State body foots $1,000 lunch bill

By BYRON HARRIS / WFAA ABC 8

AUSTIN, Texas - When it comes to questionable government spending, most of us have heard of the $600 toilet seat bought by the defense department a few years ago.

Here's one from Austin that may top it - the $1,000 lunch.

News 8 has been looking into the startup expenses of the Texas Residential Construction Commission (TRCC).

The TRCC, built three years ago, is designed to resolve disputes between home builders and home buyers.

But if contractors spent money the way the TRCC did as it started up, they'd have plenty of unhappy owners.

A recent audit by the Texas comptroller found in its first two years, the TRCC spent $573,000 on public relations, including more than $90,000 for a Washington based PR firm and another $483,000 for an Austin PR firm.

The executive director of the agency, Stephen Thomas, used TRCC money on Washington PR firm Burson-Marsteller which charged as much as $358 an hour.

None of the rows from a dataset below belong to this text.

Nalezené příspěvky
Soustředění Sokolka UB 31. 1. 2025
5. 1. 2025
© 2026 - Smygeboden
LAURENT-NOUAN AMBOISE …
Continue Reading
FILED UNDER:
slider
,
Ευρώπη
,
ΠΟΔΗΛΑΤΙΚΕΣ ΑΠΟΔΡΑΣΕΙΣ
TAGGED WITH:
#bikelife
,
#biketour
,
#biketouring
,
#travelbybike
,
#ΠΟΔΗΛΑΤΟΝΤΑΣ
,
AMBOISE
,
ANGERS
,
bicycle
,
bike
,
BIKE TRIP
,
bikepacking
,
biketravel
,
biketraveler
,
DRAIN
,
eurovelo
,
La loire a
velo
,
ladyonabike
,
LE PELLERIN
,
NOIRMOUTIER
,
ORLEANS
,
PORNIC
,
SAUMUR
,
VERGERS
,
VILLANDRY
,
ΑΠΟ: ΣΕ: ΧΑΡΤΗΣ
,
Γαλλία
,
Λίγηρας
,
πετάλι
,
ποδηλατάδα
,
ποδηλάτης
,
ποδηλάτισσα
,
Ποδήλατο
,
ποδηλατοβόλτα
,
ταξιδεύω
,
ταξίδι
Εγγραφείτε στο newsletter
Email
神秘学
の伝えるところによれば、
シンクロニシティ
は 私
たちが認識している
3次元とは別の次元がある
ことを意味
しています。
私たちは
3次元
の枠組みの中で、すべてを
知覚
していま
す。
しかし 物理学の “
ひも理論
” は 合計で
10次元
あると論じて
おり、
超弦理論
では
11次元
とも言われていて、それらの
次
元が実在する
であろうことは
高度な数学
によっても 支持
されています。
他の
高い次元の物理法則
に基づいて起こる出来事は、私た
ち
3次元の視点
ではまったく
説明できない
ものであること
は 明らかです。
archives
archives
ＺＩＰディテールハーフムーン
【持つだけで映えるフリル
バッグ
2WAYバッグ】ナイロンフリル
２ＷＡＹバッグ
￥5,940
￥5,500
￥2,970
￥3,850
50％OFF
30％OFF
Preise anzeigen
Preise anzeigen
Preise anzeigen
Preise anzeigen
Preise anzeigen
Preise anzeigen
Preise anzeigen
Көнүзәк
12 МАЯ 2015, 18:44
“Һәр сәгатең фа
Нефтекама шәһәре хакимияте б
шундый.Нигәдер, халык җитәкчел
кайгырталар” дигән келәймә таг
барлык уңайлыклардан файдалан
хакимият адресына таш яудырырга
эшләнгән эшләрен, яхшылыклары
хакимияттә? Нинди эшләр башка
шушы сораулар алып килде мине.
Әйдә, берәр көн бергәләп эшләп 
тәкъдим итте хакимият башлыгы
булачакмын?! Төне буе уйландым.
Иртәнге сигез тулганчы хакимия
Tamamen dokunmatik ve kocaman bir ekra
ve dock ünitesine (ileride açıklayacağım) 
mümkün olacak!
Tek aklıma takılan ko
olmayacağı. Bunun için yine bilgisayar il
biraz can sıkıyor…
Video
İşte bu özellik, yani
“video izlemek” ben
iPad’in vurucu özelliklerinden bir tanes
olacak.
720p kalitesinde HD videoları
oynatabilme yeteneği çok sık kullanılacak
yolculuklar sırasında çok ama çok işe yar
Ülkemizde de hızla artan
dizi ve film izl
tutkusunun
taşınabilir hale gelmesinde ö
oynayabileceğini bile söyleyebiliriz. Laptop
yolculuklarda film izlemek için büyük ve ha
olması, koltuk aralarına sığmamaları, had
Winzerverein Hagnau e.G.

Records show that Burson-Marsteller charged the TRCC more than $1,000 to review a speech over lunch, $645 to write a letter to the editor of the Austin American Statesman, nearly $2,500 to write an op ed column for the Austin paper and $1,400 to write a speech for delivery in San Antonio.

Janet Ahmad of watchdog group Homeowners for Better Building saw the speech.

"He did it in less than two minutes," she said.

"It's unconscionable that we have paid taxpayer money to fund this kind of behavior."

For a public service announcement, the TRCC paid former Texas Ranger baseball player, Alfonso Soriano, $25,000. He appeared in two TV spots and two radio commercials.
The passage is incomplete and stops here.